My setup has an update task scheduled every morning and a validate task scheduled every Monday morning. Email notifications confirm these processes finished successfully or notify me of process failures. Even if an email notification indicates a successful validate, I must still check the logs to ensure that no "corrupt" data was found. I place "corrupt" in quotes because every validate I run indicates at least half a dozen corrupt files. Rerunning the validate against only those files has always indicated the files are not actually corrupt but rather something else on the machine interfered with the validate process and made the files appear to be corrupt (so far this has always been caused by my antivirus). Small annoyance to ensure my data stays healthy.

On the first of every month I manually run a verify task to perform a thorough check of my data. Unlike the validate task, a problem during verify results in instant failure. Once again, every verify task that has ever failed on me has been a result of my antivirus interfering with the process. It is worth noting that the FlexRAID Wiki indicates that exclusions should be made in antivirus software so that it does not interfere with the in-memory data that is being validated/verified but for some reason Microsoft Security Essentials still interferes and causes problems. Since the corrections are simple enough I have not yet bothered to find a replacement anti-virus.

RAID-F may be tricky when first learning all of the tips and tricks but it is wonderful once up and running. Though I have not yet dealt with an actual drive failure I am positive that when that day comes my data will be protected and I will be able to recover all of my data with ease. Though data protection was the primary reason I chose FlexRAID, Storage Pooling was a great add-on that made accessing my protected data easier than imagined.

Storage Pooling

The basic idea behind FlexRAID's Storage Pooling is that data spread across multiple drives can be accessed via a single drive letter. Take for instance the initial server hardware that included 2 data drives and 1 parity drive. The first data drive contains a single "Movies" directory and the second data drive contains a "Movies" and a "TV Shows" directory. Movies from both drives can be accessed from a single virtual drive letter regardless of which drive physically contains the file. Though I have my pool setup as read-only, Storage Pooling can be configured so that data can be written directly to the pool with FlexRAID determining on which drive that data should be stored. The best part about pooling drives is that adding another data drive only requires a single change in FlexRAID and the content of new drive will be instantly available via the pool.

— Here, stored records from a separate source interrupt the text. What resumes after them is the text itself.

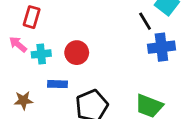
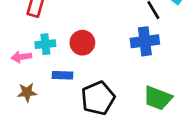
pink arrow: (18, 44) -> (21, 57), moved, turned -48
blue cross: (161, 47) -> (145, 41), moved

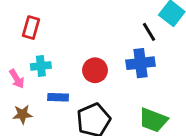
red circle: (82, 43) -> (95, 70), moved
pink arrow: (21, 57) -> (17, 79), turned -114

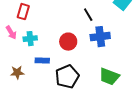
black line: (149, 32) -> (88, 15), moved
pink arrow: (17, 79) -> (11, 33), moved

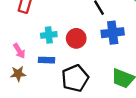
pink arrow: (11, 33) -> (19, 51), moved
cyan cross: (30, 39) -> (49, 35), moved

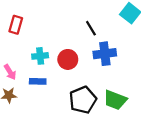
black pentagon: (75, 78) -> (83, 100), moved

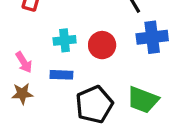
black pentagon: (83, 100) -> (94, 105), moved
green trapezoid: (115, 100) -> (143, 100), moved

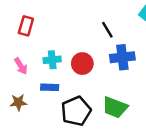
pink arrow: (24, 62) -> (21, 66), moved

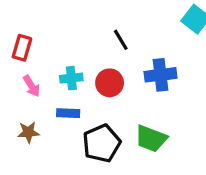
red rectangle: (26, 26) -> (22, 48), moved
black line: (107, 30) -> (121, 40), moved

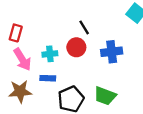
red circle: (110, 83) -> (76, 47), moved
pink arrow: (32, 86) -> (22, 59), size x1.5
brown star: (28, 132) -> (20, 91), size x1.5

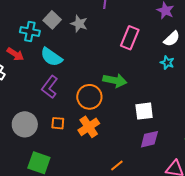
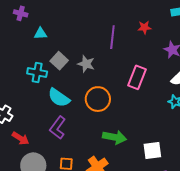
red arrow: (15, 54) -> (21, 138), moved
green arrow: (115, 80) -> (115, 137), moved
orange circle: (89, 97) -> (98, 99), moved

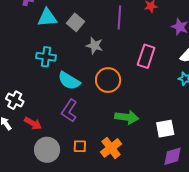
cyan triangle: (40, 34) -> (47, 18), size x1.5
gray square: (59, 61) -> (75, 22), moved

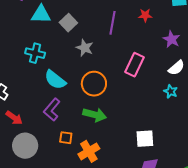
green arrow: (127, 117) -> (95, 115), moved
orange square: (80, 146) -> (66, 138), moved

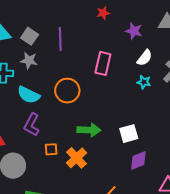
purple line: (113, 23) -> (60, 39), moved
gray star: (85, 48) -> (29, 60), moved
green arrow: (95, 115) -> (89, 130), moved

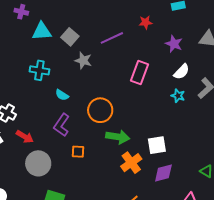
purple line: (60, 39) -> (112, 38), moved, turned 60
gray star: (29, 60) -> (83, 61), moved
orange circle: (67, 91) -> (100, 110), moved
cyan semicircle: (29, 95) -> (62, 95), size x0.6
orange cross: (77, 158) -> (131, 163), moved

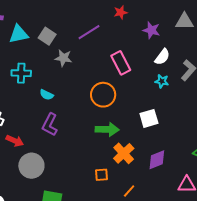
pink rectangle: (140, 72) -> (121, 63), turned -40
orange circle: (100, 110) -> (103, 95), moved
white square: (157, 145) -> (149, 118), moved
orange square: (78, 152) -> (101, 175), moved

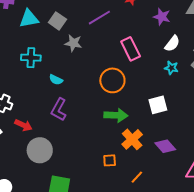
purple diamond: (157, 160) -> (165, 146), turned 70

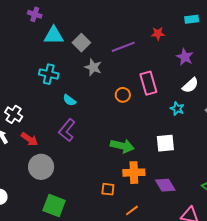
cyan star: (171, 68) -> (177, 109), moved
orange circle: (112, 80) -> (123, 95), moved, size x0.6
orange cross: (132, 139) -> (134, 173), turned 30

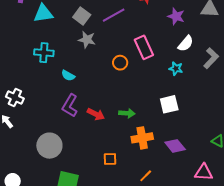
gray square: (81, 43) -> (82, 16), moved
red arrow: (29, 139) -> (96, 114), moved
green arrow: (122, 146) -> (127, 113), size x0.7
orange square: (108, 189) -> (110, 159), moved

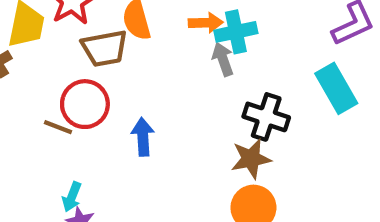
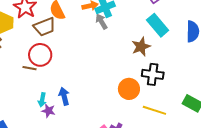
black cross: (266, 117) -> (153, 74), moved
blue arrow: (143, 137) -> (64, 96), moved
brown star: (251, 159) -> (141, 47), moved

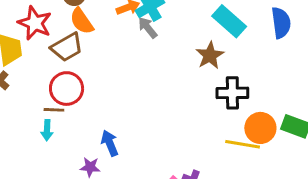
orange circle: (129, 89) -> (260, 128), moved
cyan arrow: (42, 100) -> (47, 130), moved

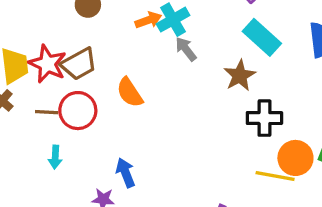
orange semicircle: (82, 21) -> (130, 93), moved
red star: (35, 23) -> (47, 64), moved
gray arrow: (148, 28) -> (186, 49), moved
brown line: (54, 110) -> (47, 112), moved

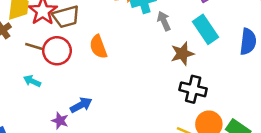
gray arrow: (186, 49) -> (164, 21), moved
cyan arrow: (55, 157) -> (32, 81), turned 98
blue arrow: (126, 173) -> (81, 105), turned 70

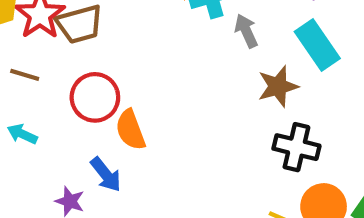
orange semicircle: (98, 47) -> (130, 130), moved
red circle: (57, 51) -> (95, 97), moved
blue arrow: (81, 105) -> (106, 174), turned 80

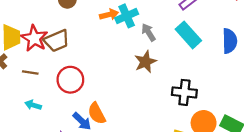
brown star: (278, 86) -> (145, 62), moved
orange semicircle: (130, 130) -> (97, 113), moved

The Storage Pooling feature of FlexRAID was something I initially overlooked but was absolutely thrilled to have available once I evaluated the other pooling software available. No other pooling software worked as easily or as flawlessly as that offered by FlexRAID. Though the pooling is a handy feature to use, it was really the RAID-F functionality of FlexRAID that I desired most. I did not want to sacrifice my knowledge of the Windows file system to setup a proprietary RAID system that would destroy my data if mishandled. RAID-F allows all of my data to be protected from drive failure while still allowing my occasional technology blunders to leave my data intact.

With data protected and pooled it was time to start enjoying all of the hard work. Though there are plenty of options for media playback, a few jumped out as the clear winners in terms of ease of use or features and will be discussed in a future article.